Nada más bajar las escaleras de este refugio subterráneo, te recibe un despliegue impresionante: más de 150 máquinas de pinball jugables que abarcan décadas de diseño, tecnología y cultura pop. Desde los glamourosos aires Art Nouveau del siglo XIX hasta los espectáculos fluorescentes con sonido digital de los años 80 y posteriores, hay una máquina para cada época y estado de ánimo. Entre las joyas destaca una codiciada Gottlieb Humpty Dumpty de 1947, celebrada como la primera máquina de pinball del mundo con flippers, y una reluciente hilera inspirada en pelis como Star Trek, Indiana Jones y otros títulos familiares que encendieron nuestra imaginación de infancia. Hay un placer muy satisfactorio en lanzar la bola y ver las luces parpadear: una sensación de logro muy alejada del mundo táctil de hoy.
Charla con el equipo o con otros visitantes para pescar historias de “high scores” legendarios o truquitos ocultos de las máquinas; no es raro ver gente de Alemania, Japón o incluso de Estados Unidos comentando emocionada sus favoritas con los locales, unidos por el lenguaje universal del pinball. Es uno de esos rincones raros de Budapest donde la edad no importa: una mesa de escolares muertos de risa puede estar justo al lado de un grupo de jubilados reviviendo sus días de gloria, o de visitantes en traje intentando salvar a la desesperada la última bola metálica de su hora de comida.

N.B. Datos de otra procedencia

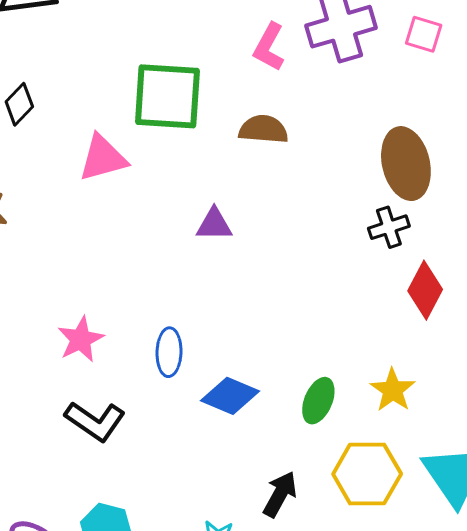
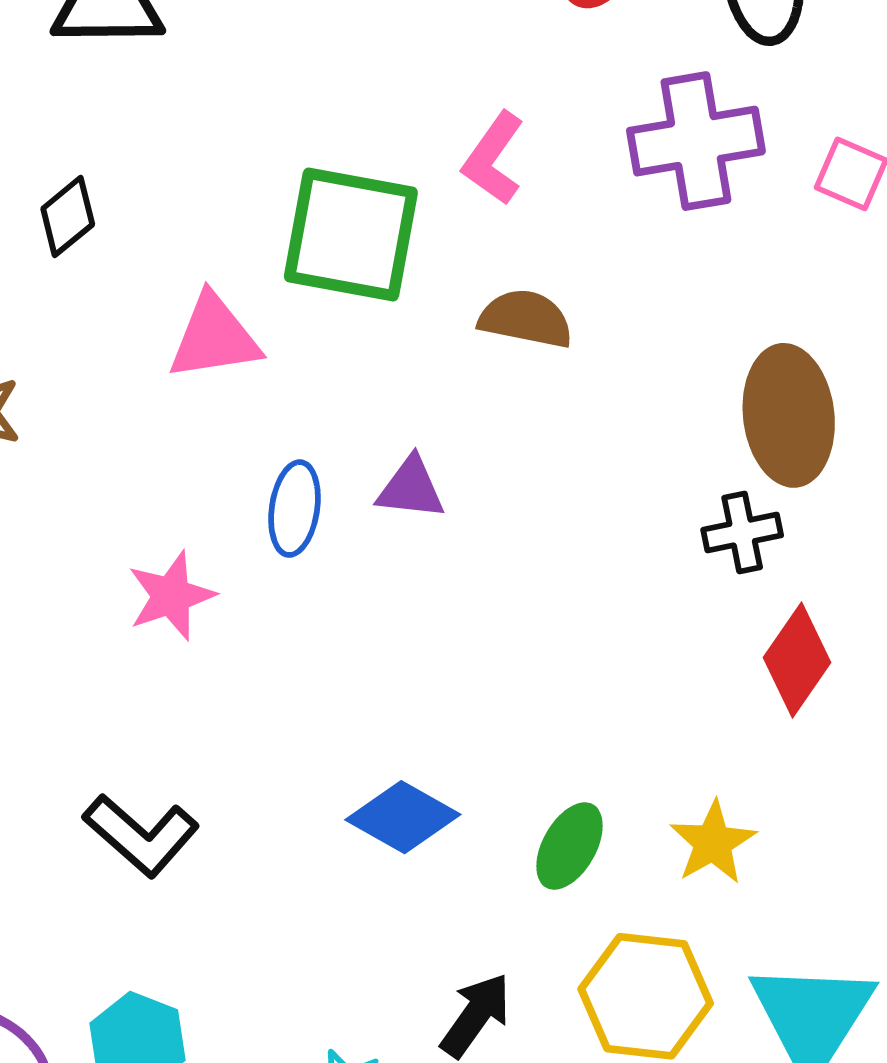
pink L-shape: (269, 47) -> (493, 158), moved
pink star: (81, 339) -> (171, 596), moved
blue ellipse: (169, 352) -> (294, 509), moved

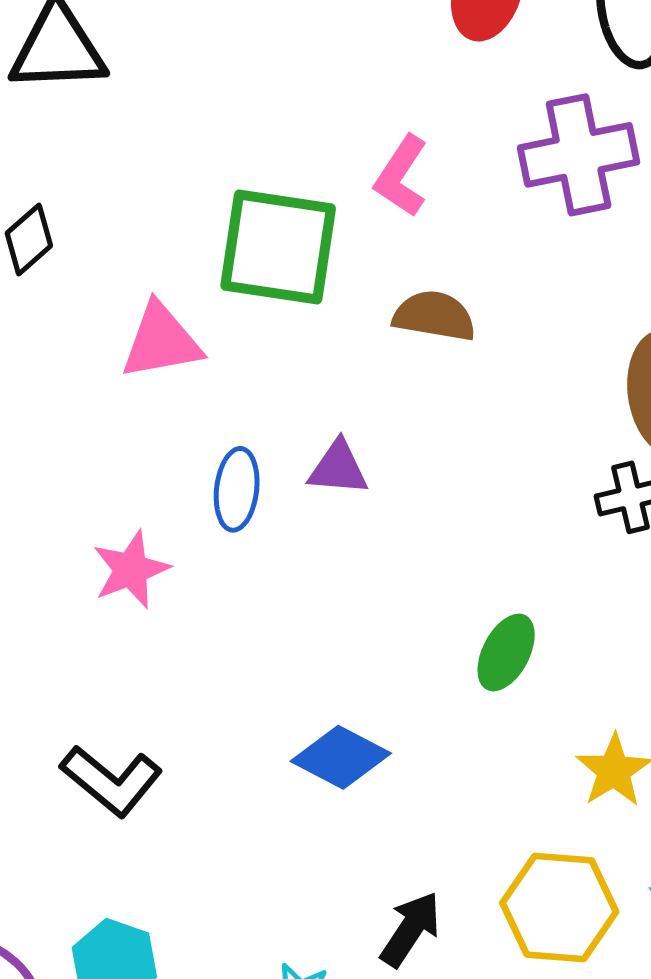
green ellipse: (569, 846) -> (506, 652), moved

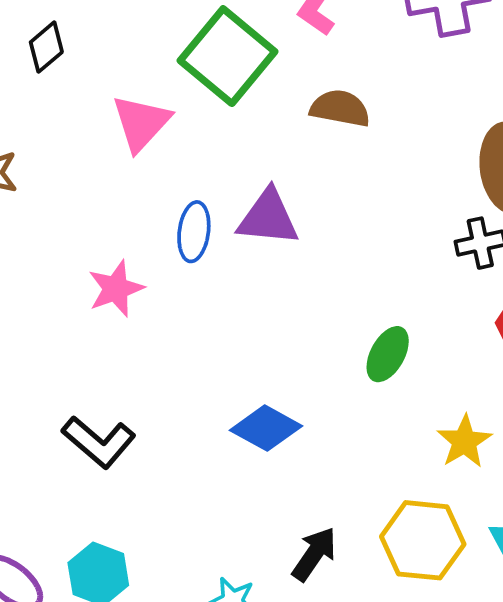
green square: (278, 247) -> (228, 56), turned 30
pink triangle: (161, 341) -> (141, 123), turned -38
purple triangle: (338, 468) -> (268, 218), size x1.4

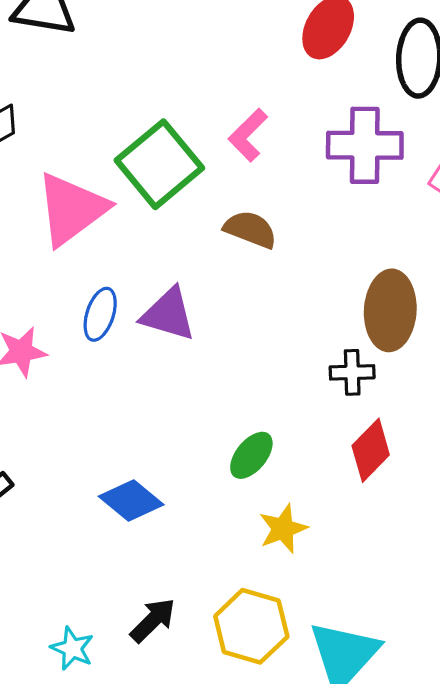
pink triangle: (141, 123) -> (72, 209), size x1.4
yellow star: (464, 442) -> (283, 529), moved

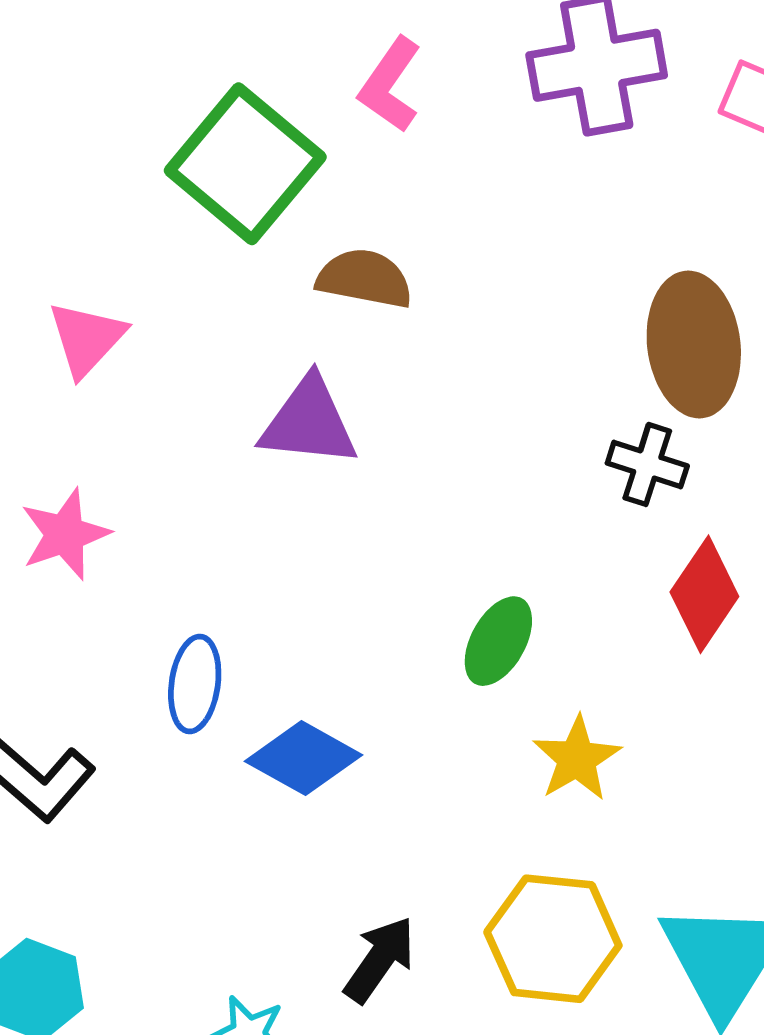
pink triangle: (72, 209) -> (87, 339), moved, size x0.6
brown semicircle: (250, 229) -> (365, 279), moved
blue ellipse: (100, 314) -> (195, 684), moved
black cross: (352, 372) -> (647, 464), turned 30

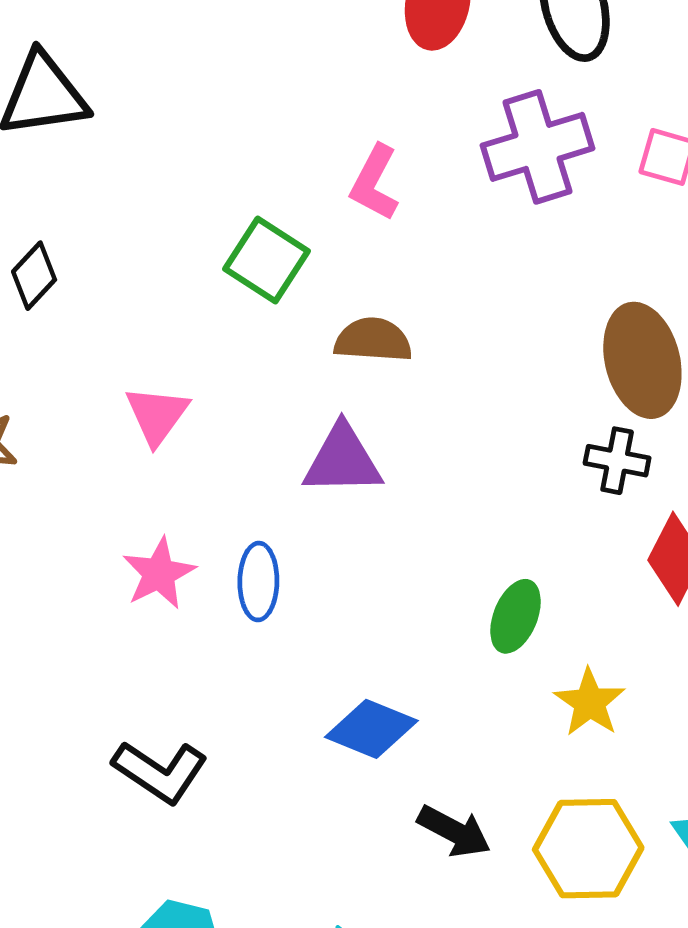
green square: (245, 164) -> (267, 260), size x0.7
blue ellipse: (195, 684) -> (258, 582), moved
black arrow: (380, 960) -> (454, 831), moved, turned 90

El museo es fruto de una auténtica obsesión. Abierto en 2014 tras años de coleccionismo de András Iványi y un pequeño grupo de entusiastas húngaros, Flippermúzeum es un homenaje tanto a la artesanía mecánica de la vieja escuela como a la perseverancia de unos cuantos apasionados. Las máquinas se restauran y mantienen con mimo para que sean jugables; si te quedas un rato, puede que veas a un miembro del equipo reparando con precisión un viejo bumper o ajustando la inclinación del campo de juego: caricias de amante para clásicos muy vividos.
Lo que realmente distingue a Flippermúzeum—además del gozoso bullicio de bumpers y campanillas—es el trasfondo de comunidad. Hay torneos, días internacionales del pinball e incluso eventos informales donde los novatos reciben consejos de jugadores veteranos. Con tu entrada puedes jugar a cualquier máquina, todo lo que quieras, durante todo el tiempo que estés allí—sin tener que andar buscando monedas cada vez que te apetece otro intento. Es facilísimo perder la noción de las horas, sobre todo si te pica el reto del esquivo modo “multiball”.
Si te apetece algo diferente a la arquitectura grandiosa o a los baños termales de Budapest, acércate a Flippermúzeum. Piérdete en el resplandor de los vidrios retroiluminados, el optimista bip-bop de los sonidos vintage y la camaradería de fans del pinball que abarcan generaciones y continentes. Aunque no rompas ningún récord, saldrás con una sonrisa—y quizá con un nuevo respeto por el humilde lugar del pinball en la historia de los recreativos.